Die Abweisung des Antrages auf internationalen Schutz begründete das BFA im Wesentlichen damit, dass nicht habe festgestellt werden können, dass zum Fluchtzeitpunkt der Antragsteller einer Verfolgung oder Bedrohung ausgesetzt gewesen sei. Der unterliege sohin keiner Verfolgung durch staatliche Organe oder Privatpersonen. In Hinblick auf seine Rückkehr könne nicht festgestellt werden, dass er einer realen Gefahr einer Verletzung von Art. 3 EMRK ausgesetzt wäre und sei ihm eine Rückkehr nach Kabul zumutbar.
Im Rahmen der Beweiswürdigung wurden die Ausführungen des Antragstellers zu seiner beruflichen Tätigkeit und der damit einhergehenden Ereignisse als glaubhaft erkannt, eine ernsthafte Bedrohung schon allein der Mitarbeiter und seines Bruders durch Entführung seitens der Taliban im Jahr 2012 liege nicht vor, da diese mit Hilfe des Dorfältesten hätten befreit werden können. So habe er sich weiterhin auf ein Projekt im Jahre 2012 bezogen und habe er angeführt, dass es noch weitere Projekte gegeben habe, weshalb nicht plausibel sei, dass er weiteren Bedrohungen ausgesetzt gewesen sei. Im Weiteren lägen keine Bescheinigungen dafür vor, dass der Antragsteller vom Islam abgefallen sei. Der Bedrohungssituation wurde sohin insgesamt jede Aktualität abgesprochen.
5. Gegen den genannten Bescheid richtet sich die fristgerecht erhobene Beschwerde in welcher ausgeführt wird, dass der nunmehrige Beschwerdeführer bereits bei seiner Erstbefragung am 17.06.2015 angegeben habe, keiner Religionsgemeinschaft anzugehören und dass ihm im Falle seiner Rückkehr die Todesstrafe etc. drohe. Zu seinem Fluchtgrund gab er an, stellvertretender Chef eines Bauunternehmens gewesen zu sein, welches auch Mädchenschulen errichtet habe. Dies habe den Taliban missfallen, welche 21 Mitarbeiter des Unternehmens, darunter den Bruder des Beschwerdeführers, entführt hätten. Erst über die Intervention der Dorfältesten seien die entführten Personen wieder freigelassen worden. Nach einem - nach Abschluss des Bauprojektes erfolgten - Regierungsangriff auf die Taliban, bei welchem ein wichtiger Anführer getötet worden sei, sei der Betriebsleiter des Unternehmens mit einer Waffe attackiert, aber nicht verletzt worden. Weiterhin wurde auf eine beim Antragsteller vorliegende posttraumatische Belastungsstörung und auf einen stationären Spitalsaufenthalt hingewiesen. Im Zeitraum vom XXXX bis
XXXX habe der Beschwerdeführer überdies insgesamt 28 psychotherapeutische Sitzungen absolviert. Zum Werdegang des Antragstellers wurde hingewiesen, dass dieser unbescholten sei und mittlerweile perfekt Deutsch spreche (Niveau C1). Er besuche mittlerweile ein Masterstudium der Fachrichtung Bauingenieurwesen und führe eine Beziehung zu einer österreichischen Staatsbürgerin, einer Ärztin, von welcher er auch finanziell unterstützt werde. Weiters sei der Beschwerdeführer Mitglied in einem Verein am Wohnort und ehrenamtlich beim Roten Kreuz als Volontär sowie bei der Volkshilfe aktiv tätig.

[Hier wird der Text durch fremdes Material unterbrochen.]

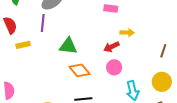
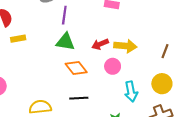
purple line: (43, 23) -> (64, 15), moved
yellow arrow: (127, 33) -> (125, 46), moved, size x1.5
red arrow: (111, 47) -> (100, 44), moved

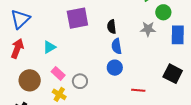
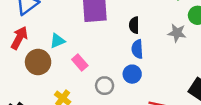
pink rectangle: (58, 73) -> (80, 63), moved
brown circle: (30, 80) -> (38, 62), moved
gray circle: (80, 81) -> (105, 86), moved

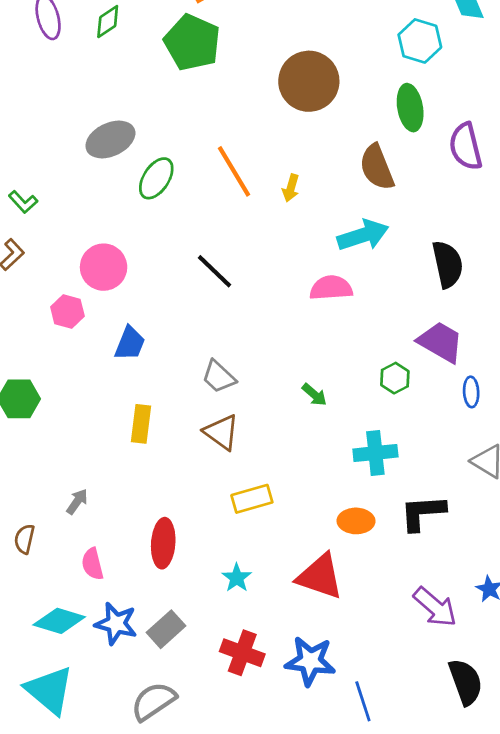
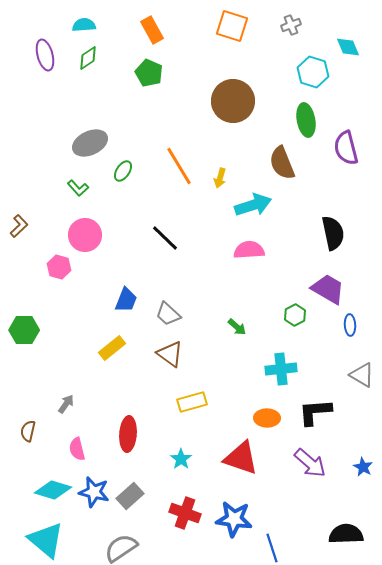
green pentagon: (192, 42) -> (149, 73), size x0.7
green ellipse: (156, 178) -> (123, 171), size x0.7
green L-shape: (23, 202) -> (78, 188), moved
cyan arrow: (363, 235) -> (253, 205), moved
blue trapezoid: (130, 343) -> (126, 300), moved
yellow rectangle: (141, 424) -> (112, 348), turned 44
purple arrow: (435, 607) -> (310, 463), moved
black semicircle: (466, 682) -> (346, 534), turned -72

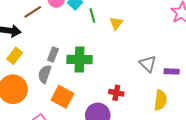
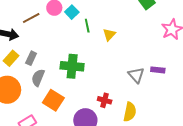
gray rectangle: (53, 54) -> (31, 58), moved
purple rectangle: (172, 71) -> (158, 70), moved
yellow semicircle: (160, 100) -> (130, 112), moved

Entgegen der Beweiswürdigung des Bundesamtes für Fremdenwesen und Asyl habe der Antragsteller bei der Erstbefragung eine Kopie der ersten Seite seines Originalreisepasses sowie im Weiteren auch eine sogenannte Tazkira und die Kopie eines afghanischen Führerscheins sowie diverse Zeugnisse aus Afghanistan vorgelegt, aus welchen seine Identität hervorgehe.

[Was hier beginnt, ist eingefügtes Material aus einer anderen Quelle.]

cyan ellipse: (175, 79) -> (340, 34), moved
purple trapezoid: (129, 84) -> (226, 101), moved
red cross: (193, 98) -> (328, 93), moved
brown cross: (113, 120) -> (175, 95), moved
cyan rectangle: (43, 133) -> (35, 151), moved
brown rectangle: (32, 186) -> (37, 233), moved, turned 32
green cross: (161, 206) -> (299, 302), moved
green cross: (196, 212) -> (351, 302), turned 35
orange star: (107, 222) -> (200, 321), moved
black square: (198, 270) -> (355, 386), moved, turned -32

Hinsichtlich der behördlichen Feststellung, dass der Antragsteller keinerlei Verfolgung oder Bedrohung ausgesetzt gewesen sei aufgrund seiner Religionszugehörigkeit, ist entgegenzuhalten, dass er bereits bei der Erstbefragung angegeben habe, keine Zugehörigkeit zu einer Religionsgemeinschaft zu besitzen und hat er sich auch mit diesbezüglichem Vermerk, ohne Bekenntnis zu sein, bei der örtlichen Meldebehörde angemeldet. Auch im Rahmen der Einvernahme vom 18.10.2017 habe er angegeben, ohne Bekenntnis zu sein und sei dies auch in Afghanistan bekannt und werde er deshalb dort sicher getötet. Unter Hinweis auf die getroffenen Länderfeststellungen sei die Abkehr vom Islam nach dem Scharia-Recht strafbewährt und drohe der Tod. Obwohl der Beschwerdeführer eine Bestätigung vorgelegt habe, dass er keine Religion hat und ein Zeitungsartikel vorgelegt wurde, aus welchem dies ebenfalls hervorgehe und der Beschwerdeführer auf ein Facebook-Posting verwiesen habe, sei seitens der belangten Behörden keine weiteren Ermittlungen angestellt worden. Unter Einem lege der Beschwerdeführer eine Bestätigung der Bezirkshauptmannschaft vom 05.01.2018 vor, wonach die islamische Glaubensgemeinschaft in Österreich von seinem Austritt aus der islamischen Glaubensgemeinschaft verständigt worden sei. Auch in dem angesprochenen Facebook-Posting habe der Antragsteller einen erfolgten Bombenanschlag dergestalt kommentiert, dass er den islamischen Glauben in Frage stelle. Der Antragsteller sei in der Folge von anderen Facebook-Usern beschimpft und bedroht worden. Sein Profil sei dann aufgrund erfolgter Meldung offensichtlich auch gesperrt gewesen. Im Weiteren wurde auf den psychischen Status des Antragstellers verwiesen sowie auf die vorgelegten medizinischen Unterlagen und hat sich der Antragsteller einverstanden erklärt, dass das BFA Einsichtnahme in die Befunde nehmen könne, trotz der bewiesenen medizinischen Probleme stelle die Erstbehörde keine Feststellungen auf zur Behandlungsmöglichkeit derartiger psychischer Erkrankungen in Afghanistan.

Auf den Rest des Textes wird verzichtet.